Tous les cinq cents mètres, nouveau contrôle : les auto fascistes parcouraient la ville avec des mitrailleuses. Et toujours les mêmes poings levés et la même fraternité. Et toujours le geste étrange des veilleurs qui n'avaient pas encore fini de palper leurs fusils : sans fusils depuis un siècle.

En arrivant, Ramos jeta sa cigarette et l'écrasa du pied.

— Cesse de fumer.

Il disparut en hâte, revint dix minutes après, suivi de trois copains. Tous portaient des paquets enveloppés de journaux, serrés de cordes.

Manuel avait tranquillement allumé une nouvelle cigarette.

— Laisse ta cigarette, dit Ramos serein : c'est de la dynamite.

Les copains installèrent les paquets, moitié sur la banquette avant, moitié sur l'arrière et rentrèrent dans la maison. Manuel avait quitté son siège pour écraser sa cigarette sous son pied sans la jeter. Il releva vers Ramos un visage consterné.

— Quoi ? Qu'est-ce qui te prend ? demanda celui-ci.

— Tu m'embêtes, Ramos.

— C'est ça. Maintenant allons.

— On ne peut pas trouver une autre bagnole ? Je peux conduire une autre bagnole.

— Nous faisons sauter les ponts, celui d'Avilla pour commencer. Nous portons la dynamite, et elle va être expédiée illico où il faut, Peguerinos, etc. Tu n'as pas l'intention de perdre deux heures, non ? Cette bagnole, on sait qu'elle marche, au moins.

— Qui, dit Manuel, triste et d'accord.

Il ne tenait pas tant à la bagnole qu'aux ravissants accessoires. L'auto repartit. Manuel devant, Ramos derrière, serrant sur son ventre un paquet de grenades. Et soudain, Manuel s'aperçut que cette voiture lui était devenue indifférente. Il n'y avait plus de voiture ; il y avait cette nuit chargée d'un espoir trouble et sans limites, cette nuit où chaque homme avait quelque chose à faire sur la terre. Ramos entendait un tambour éloigné comme le battement de son cœur.

Toutes les cinq minutes, ils étaient arrêtés par le contrôle.

Les miliciens, dont beaucoup ne savaient pas lire, tapaient sur l'épaule des occupants de la voiture dès qu'ils reconnaissaient Ramos, et à peine avaient-ils entendu celui-ci gueuler : « Ne fumez pas ! » que, voyant la voiture chargée de paquets, ils commençaient à trépigner de joie : la dynamite était la vieille arme romanesque des Asturies.

L'auto repartait.

A l'Alcala, Manuel se lança. A sa droite, un camion de la F.A.I., plein d'ouvriers armés, vira tout à coup à gauche. Toutes les voitures, cette nuit, allaient à quatre-vingts à l'heure. Manuel essaya d'éviter le camion, sentit la légère bagnole qui l'enlevait du sol et pensa : « Fini. »

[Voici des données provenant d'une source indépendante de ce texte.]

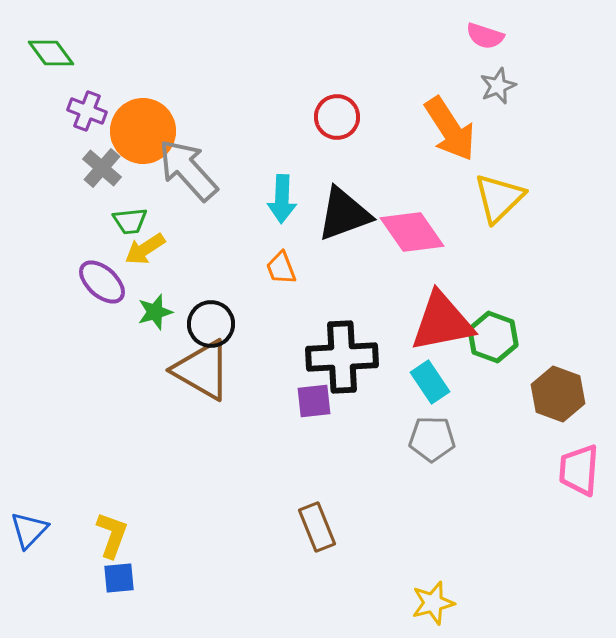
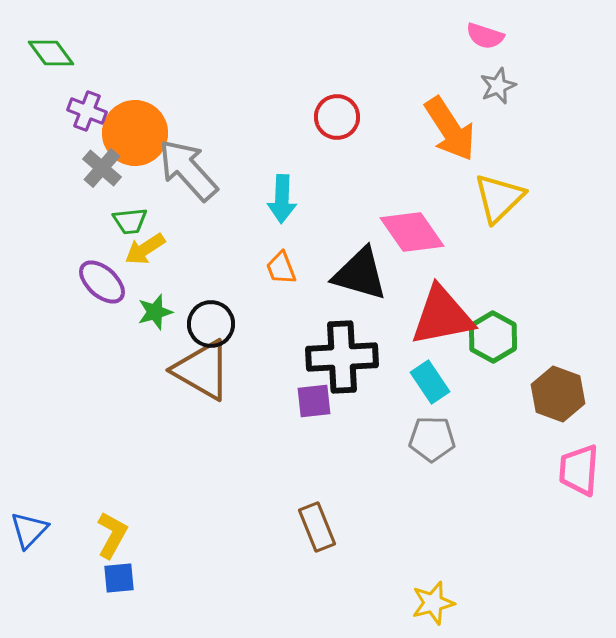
orange circle: moved 8 px left, 2 px down
black triangle: moved 16 px right, 60 px down; rotated 36 degrees clockwise
red triangle: moved 6 px up
green hexagon: rotated 9 degrees clockwise
yellow L-shape: rotated 9 degrees clockwise
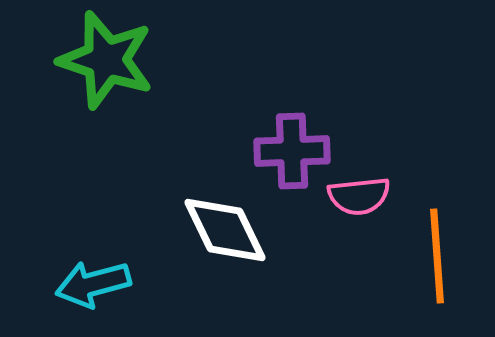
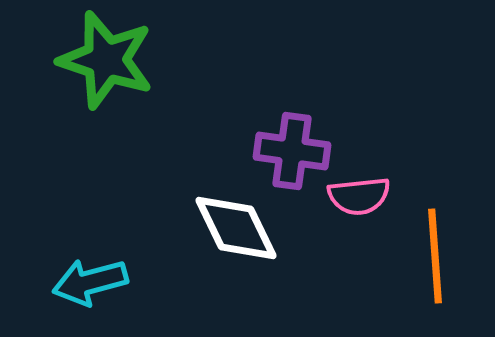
purple cross: rotated 10 degrees clockwise
white diamond: moved 11 px right, 2 px up
orange line: moved 2 px left
cyan arrow: moved 3 px left, 2 px up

Il se retrouva allongé sur le ventre parmi les paquets de dynamite qui roulaient comme des marrons, — sur le trottoir, heureusement. Sous son visage, son sang brillait, éclairé par le bec électrique ; il ne souffrait guère, saignait du nez, et entendait Ramos gueuler : « Ne fumez pas, camarades ! » Il gueula de même, se retourna enfin et vit son ami, jambes en équerre, mèches frisées à travers la figure, ses grenades à la main farouchement serrées sur son ventre, entouré de porteurs de fusils qui s'agitaient autour des paquets sans oser les toucher. Au milieu, un mégot de Ramos (qui avait profité de ce qu'il était seul à l'arrière pour allumer une cigarette de plus) se fumait tout seul. Manuel l'éteignit du pied. Ramos commença à faire empiler les paquets le long du mur. Pour la bagnole-à-skis, il valait mieux ne plus en parler.

Un haut-parleur criait : Les troupes mutinées marchent sur le centre de Barcelone. Le Gouvernement est maître de la situation.

Manuel aidait à empiler les paquets. Ramos, toujours si actif, ne bougeait pas.

— Qu'est-ce que tu attends pour donner un coup de main ?

Allô ! Les troupes mutinées marchent sur le centre de Barcelone.

— Je ne peux pas bouger le bras : la crispation a été trop forte. Ça va revenir. Arrêtons la première voiture disponible, et repartons.